Dernier Disney en date, Les Nouveaux Héros (Big Hero 6 en anglais) a rencontré un énorme succès public et critique (il a notamment remporté l’Oscar du meilleur film d’animation, et a totalisé plus de recettes que n’importe quel autre film d’animation sorti la même année, Dragons 2 et The Lego Movie compris[1]). Je voudrais ici m’interroger sur le propos politique tenu par ce film, en me concentrant dans cette première partie sur son militarisme, son apologie de la violence militaro-policière et de la surveillance généralisée des populations (la seconde partie sera quant à elle consacrée au racisme et au sexisme du film).
Le film raconte l’histoire de Hiro, un jeune génie de la robotique qui se laisse convaincre par son grand frère Tadashi de délaisser les combats de robots illégaux pour intégrer comme lui le « San Fransokyo Institute of Technology » dirigé par le professeur Callaghan. Or, juste après avoir brillé à son examen d’entrée, Hiro assiste à la mort de son grand frère dans un incendie. Esseulé, il trouvera un nouveau compagnon en la figure du Baymax, une sorte robot médecin inventé par son frère. Avec lui, il découvrira qu’un mystérieux individu portant un masque de kabuki a volé l’invention qu’il avait présentée pour son examen d’entrée (les « microbots ») et menace la ville. Avec le Baymax et ses nouveaux amis (GoGo, Wasabi, Honey Lemon et Fred), il formera une équipe de super-héros (les « Big Hero 6 » du titre original) et parviendra à neutraliser le méchant, qui n’est autre que le professeur Callaghan.
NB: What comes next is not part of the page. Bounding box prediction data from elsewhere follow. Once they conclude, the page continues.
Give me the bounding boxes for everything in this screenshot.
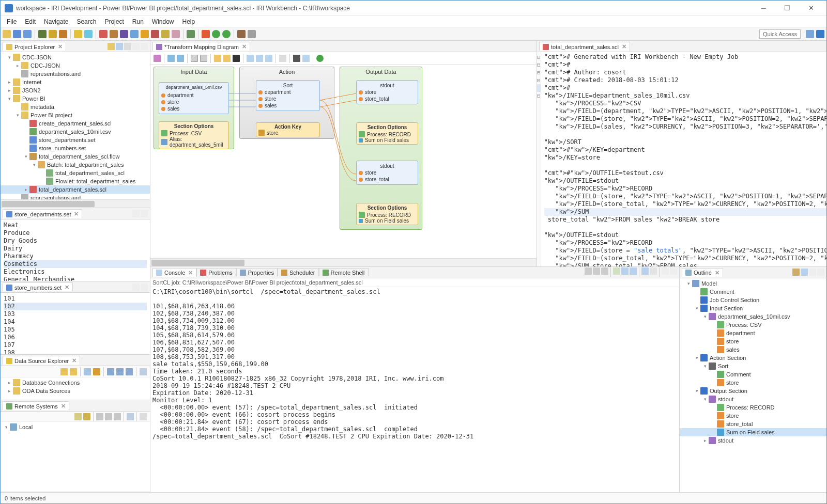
stdout1-card[interactable]: stdout store store_total bbox=[356, 80, 418, 104]
outline-item[interactable]: Process: CSV bbox=[680, 321, 826, 329]
close-icon[interactable]: ✕ bbox=[65, 284, 69, 291]
open-console-icon[interactable] bbox=[650, 267, 657, 275]
color-icon[interactable] bbox=[223, 55, 231, 62]
outline-item[interactable]: store bbox=[680, 379, 826, 387]
grid-icon[interactable] bbox=[302, 55, 310, 62]
zoom-in-icon[interactable] bbox=[247, 55, 254, 62]
tree-item[interactable]: ▸CDC-JSON bbox=[1, 61, 150, 70]
tab-scheduler[interactable]: Scheduler bbox=[278, 268, 319, 276]
build-icon[interactable] bbox=[237, 30, 246, 38]
remove-icon[interactable] bbox=[593, 267, 600, 275]
outline-item[interactable]: ▾Output Section bbox=[680, 387, 826, 395]
action-key-card[interactable]: Action Key store bbox=[256, 122, 320, 137]
export-icon[interactable] bbox=[293, 55, 300, 62]
tab-scl-editor[interactable]: total_department_sales.scl ✕ bbox=[539, 42, 630, 51]
minimize-icon[interactable] bbox=[809, 269, 816, 276]
tree-item[interactable]: representations.aird bbox=[1, 194, 150, 199]
stdout2-card[interactable]: stdout store store_total bbox=[356, 161, 418, 185]
menu-file[interactable]: File bbox=[3, 17, 21, 27]
console-output[interactable]: C:\IRI\cosort100\bin\sortcl /spec=total_… bbox=[150, 287, 679, 493]
maximize-icon[interactable] bbox=[141, 210, 148, 217]
maximize-icon[interactable] bbox=[670, 267, 677, 275]
ds-icon[interactable] bbox=[84, 368, 91, 375]
close-icon[interactable]: ✕ bbox=[58, 43, 63, 50]
outline-item[interactable]: ▾Sort bbox=[680, 362, 826, 370]
tree-item[interactable]: ▾CDC-JSON bbox=[1, 53, 150, 61]
shield-icon[interactable] bbox=[141, 30, 149, 38]
run-last-icon[interactable] bbox=[222, 30, 231, 38]
back-icon[interactable] bbox=[96, 413, 103, 420]
menu-help[interactable]: Help bbox=[178, 17, 200, 27]
remote-systems-tree[interactable]: ▾Local bbox=[1, 422, 150, 492]
tree-item[interactable]: metadata bbox=[1, 103, 150, 111]
menu-run[interactable]: Run bbox=[128, 17, 148, 27]
outline-tree[interactable]: ▾ModelCommentJob Control Section▾Input S… bbox=[680, 278, 826, 493]
save-icon[interactable] bbox=[13, 30, 21, 38]
rs-icon[interactable] bbox=[83, 413, 90, 420]
tree-item[interactable]: ▾Power BI bbox=[1, 94, 150, 103]
minimize-icon[interactable] bbox=[132, 43, 140, 50]
code-editor[interactable]: ⊟⊟⊟⊟ ⊟ "cmt"># Generated with IRI Workbe… bbox=[537, 52, 826, 266]
zoom-out-icon[interactable] bbox=[256, 55, 263, 62]
minimize-button[interactable]: ─ bbox=[752, 2, 775, 15]
tree-item[interactable]: department_sales_10mil.csv bbox=[1, 128, 150, 136]
cosort-icon[interactable] bbox=[99, 30, 108, 38]
tree-item[interactable]: Flowlet: total_department_sales bbox=[1, 177, 150, 185]
filter-icon[interactable] bbox=[49, 30, 57, 38]
ds-icon[interactable] bbox=[126, 368, 133, 375]
view-menu-icon[interactable] bbox=[140, 413, 147, 420]
terminate-icon[interactable] bbox=[585, 267, 592, 275]
tab-properties[interactable]: Properties bbox=[236, 268, 278, 276]
tree-item[interactable]: ▸total_department_sales.scl bbox=[1, 185, 150, 194]
perspective-iri-icon[interactable] bbox=[806, 30, 814, 38]
ds-icon[interactable] bbox=[60, 368, 68, 375]
store-numbers-list[interactable]: 101102103104105106107108 bbox=[1, 293, 150, 354]
input-card[interactable]: department_sales_5mil.csv department sto… bbox=[159, 82, 229, 114]
section-options-out2[interactable]: Section Options Process: RECORD Sum on F… bbox=[356, 203, 418, 225]
ds-icon[interactable] bbox=[70, 368, 77, 375]
store-departments-list[interactable]: MeatProduceDry GoodsDairyPharmacyCosmeti… bbox=[1, 219, 150, 281]
tree-item-local[interactable]: Local bbox=[19, 424, 33, 430]
clear-icon[interactable] bbox=[613, 267, 620, 275]
dg-tool-icon[interactable] bbox=[177, 55, 184, 62]
search-icon[interactable] bbox=[187, 30, 195, 38]
close-icon[interactable]: ✕ bbox=[72, 357, 76, 364]
close-icon[interactable]: ✕ bbox=[715, 270, 719, 276]
rs-icon[interactable] bbox=[74, 413, 82, 420]
menu-edit[interactable]: Edit bbox=[21, 17, 40, 27]
run-icon[interactable] bbox=[316, 55, 324, 62]
ds-icon[interactable] bbox=[107, 368, 114, 375]
quick-access-input[interactable]: Quick Access bbox=[759, 29, 801, 39]
maximize-icon[interactable] bbox=[141, 284, 148, 291]
outline-item[interactable]: ▾department_sales_10mil.csv bbox=[680, 312, 826, 321]
sort-card[interactable]: Sort department store sales bbox=[256, 80, 320, 111]
perspective-icon[interactable] bbox=[816, 30, 824, 38]
db-icon[interactable] bbox=[74, 30, 82, 38]
close-icon[interactable]: ✕ bbox=[74, 211, 79, 217]
minimize-icon[interactable] bbox=[132, 284, 140, 291]
ds-icon[interactable] bbox=[93, 368, 100, 375]
outline-icon2[interactable] bbox=[801, 269, 808, 276]
pin-console-icon[interactable] bbox=[630, 267, 637, 275]
tree-item[interactable]: ▾Power BI project bbox=[1, 111, 150, 119]
outline-item[interactable]: store bbox=[680, 412, 826, 420]
font-icon[interactable] bbox=[214, 55, 221, 62]
layers-icon[interactable] bbox=[38, 30, 47, 38]
maximize-button[interactable]: ☐ bbox=[776, 2, 799, 15]
outline-item[interactable]: ▾Model bbox=[680, 279, 826, 288]
menu-search[interactable]: Search bbox=[72, 17, 100, 27]
close-icon[interactable]: ✕ bbox=[242, 43, 247, 50]
outline-item[interactable]: sales bbox=[680, 345, 826, 354]
skip-icon[interactable] bbox=[202, 30, 210, 38]
close-button[interactable]: ✕ bbox=[800, 2, 822, 15]
scrollbar[interactable] bbox=[150, 258, 537, 266]
outline-item[interactable]: Process: RECORD bbox=[680, 403, 826, 412]
dg-tool-icon[interactable] bbox=[167, 55, 175, 62]
display-icon[interactable] bbox=[641, 267, 649, 275]
remove-all-icon[interactable] bbox=[601, 267, 608, 275]
redshield-icon[interactable] bbox=[151, 30, 159, 38]
minimize-icon[interactable] bbox=[662, 267, 669, 275]
dg-tool-icon[interactable] bbox=[200, 55, 207, 62]
nextform-icon[interactable] bbox=[172, 30, 180, 38]
maximize-icon[interactable] bbox=[817, 269, 824, 276]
Si ce film ne fait aucune allusion directe à la politique intérieure ou extérieure des États-Unis, il contribue cependant à légitimer tout ce que cette politique peut avoir de plus militariste, répressif et impérialiste. Comme on le verra, Les Nouveaux Héros encourage explicitement la subordination de la recherche scientifique aux intérêts militaires, et chante les louanges des armes de haute technologie américaines (dont les fers de lance sont probablement aujourd’hui les drones de combat[2]). De plus, il réaffirme la nécessité d’une surveillance des populations en la présentant comme une mesure nécessaire pour lutter contre les « terroristes », alors même que les révélations d’un Edward Snowden sur les pratiques de la NSA ont permis de faire prendre conscience à certain-e-s du caractère liberticide de cette surveillance étatique[3]. Enfin et surtout, le film fait l’apologie d’une violence policière qu’il a le culot de faire passer pour une médecine sociale, tandis que dans la réalité, la police états-unienne assassine les Michael Brown et Freddie Gray (pour ne citer que ceux-là). Bien entendu, tout cela ne concerne pas que les États-Unis. La France produit elle-aussi des drones de combat[4], elle surveille elle-aussi ses citoyen-ne-s au mépris de leur liberté[5], et sa police brutalise et tue elle-aussi de façon systémique[6], puisque telle est sa fonction[7].